Der Vergleich mache vor allem deshalb Sinn, so die Wissenschaftler, weil beide Systeme sich ursprünglich sehr ähnlich waren. Aber die österreichische Pensionsversicherung wurde „fortentwickelt“, etwa durch die Einbeziehung von Selbstständigen, während die gesetzliche Rente in Deutschland zum „Teil eines weiter gefassten Versorgungsmixes degradiert“ wurde.
Modellbiografien der OECD
Die Gegenüberstellung der Rentenansprüche für einheitliche, idealtypische Biografien ermöglicht den Vergleich von Unterschieden der Rentensysteme selbst. Die von der OECD erstellten Modellbiografien mit durchgehenden Erwerbsverläufen, abschlagsfreiem Renteneintritt und stabilen Einkommenspositionen bilden den Ausgangspunkt für den Vergleich der Rentenversicherungen Deutschlands und Österreichs.

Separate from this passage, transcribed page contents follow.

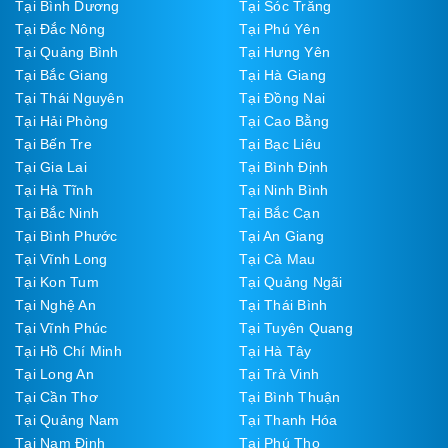
Tại Bình Dương
Tại Sóc Trăng
Tại Đắc Nông
Tại Phú Yên
Tại Quảng Bình
Tại Hưng Yên
Tại Bắc Giang
Tại Hà Giang
Tại Thái Nguyên
Tại Đồng Nai
Tại Hải Phòng
Tại Cao Bằng
Tại Bến Tre
Tại Bạc Liêu
Tại Gia Lai
Tại Bình Định
Tại Hà Tĩnh
Tại Ninh Bình
Tại Bắc Ninh
Tại Bắc Cạn
Tại Bình Phước
Tại An Giang
Tại Vĩnh Long
Tại Cà Mau
Tại Kon Tum
Tại Quảng Ngãi
Tại Nghệ An
Tại Thái Bình
Tại Vĩnh Phúc
Tại Tuyên Quang
Tại Hồ Chí Minh
Tại Hà Tây
Tại Long An
Tại Trà Vinh
Tại Cần Thơ
Tại Bình Thuận
Tại Quảng Nam
Tại Thanh Hóa
Tại Nam Định
Tại Phú Thọ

Die Vorgehensweise der OECD wird dargestellt, sofern erforderlich korrigiert, aktualisiert und weiterentwickelt. Zusätzlich werden Arbeitslosigkeit, vorzeitiger Renteneintritt sowie Kindererziehungszeiten berücksichtigt. Durch diese Ergänzungen werden eine höhere Realitätsanbindung erreicht und Elemente des sozialen Ausgleichs einbezogen. Es zeigt sich, dass die österreichische Pensionsversicherung in jeder Konstellation deutlich höhere Leistungen gewährt, die Elemente des sozialen Ausgleichs den Abstand teils vergrößern, teils verringern.
Beispiele
An drei Beispielen wird deutlich, um wie viel höher die gesetzlichen Renten in Österreich ausfallen.
Standardfall
Eine Person mit durchschnittlichem Verdienst und 45 Berufsjahren, die jetzt das Erwerbsleben beginnt bekäme später, wenn sie in Rente geht:
- in Deutschland 39 Prozent,
- in Österreich 78 Prozent
ihres vorherigen durchschnittlichen Bruttoeinkommens.
mit Arbeitslosigkeit
Jemand verdient zunächst unterdurchschnittlich, steigert sich gegen Ende der Erwerbsphase auf ein überdurchschnittliches Einkommen, verliert aber mit 59 den Job, findet keinen neuen und geht mit 63 vorzeitig in Rente. Die voraussichtliche Rente beträgt:
- in Deutschland 30 Prozent,
- in Österreich 65 Prozent
Kindererziehung
Nach vier Jahren Vollzeittätigkeit erfolgt eine dreijährige Unterbrechung zur Kinderbetreuung, anschließend Teilzeitarbeit und nach einer weiteren Vollzeitphase wieder Arbeit mit reduzierter Stundenzahl. Die voraussichtliche Rente beträgt:
- in Deutschland 42 Prozent,
- in Österreich 78 Prozent
Deutlich höhere Rente in Österreich
Nicht nur zukünftige Rentner stehen in Österreich besser da. Bereits heute liegen die Pensionen in Österreich höher als die deutschen Renten. Dabei liegt das Renteneintrittsalter in Österreich nach wie vor bei 65 Jahren und eine Anhebung ist nicht geplant.
Höhere Rentenbeiträge
Der monatliche Rentenbeitragssatz liegt allerdings mit 22.8 Prozent wesentlich höher als in Deutschland mit 18.6 Prozent, wobei der Arbeitgeberanteil mit 12,55 Prozent höher ist als der Arbeitnehmeraneil mit 10.25 Prozent. Beim deutschen Beitrag sind allerdings nicht eventuelle Aufwendungen für private Zusatzvorsorge eingerechnet. Dazu kommt, dass der Beitragssatz in Deutschland laut Rentenversicherungsbericht der Bundesregierung ab Mitte der 20er Jahre auf bis Mitte der 30er Jahre ebenfalls über 22 Prozent betragen wird, das Rentenniveau wird dagenen nur müsam gehalten werden können.
Längere Wartezeiten
Ein weiterer Unterschied zwischen Deutschland und Österreich sind die unterschiedlichen Wartezeiten. In Österreich muss man wesentlich länger in die Rentenversicherung einzahlen, bevor man Rente beziehen kann. So wird ein Teil der niedrigen Renten, die in Deutschland gezahlt werden, in Österreich gar nicht erst fällig. EIne genaue Beschreibung über die österreichische Pensionsversicherung kann man in einer Broschüre, herausgegeben von der Deutschen Rentenversicherung, nachlesen.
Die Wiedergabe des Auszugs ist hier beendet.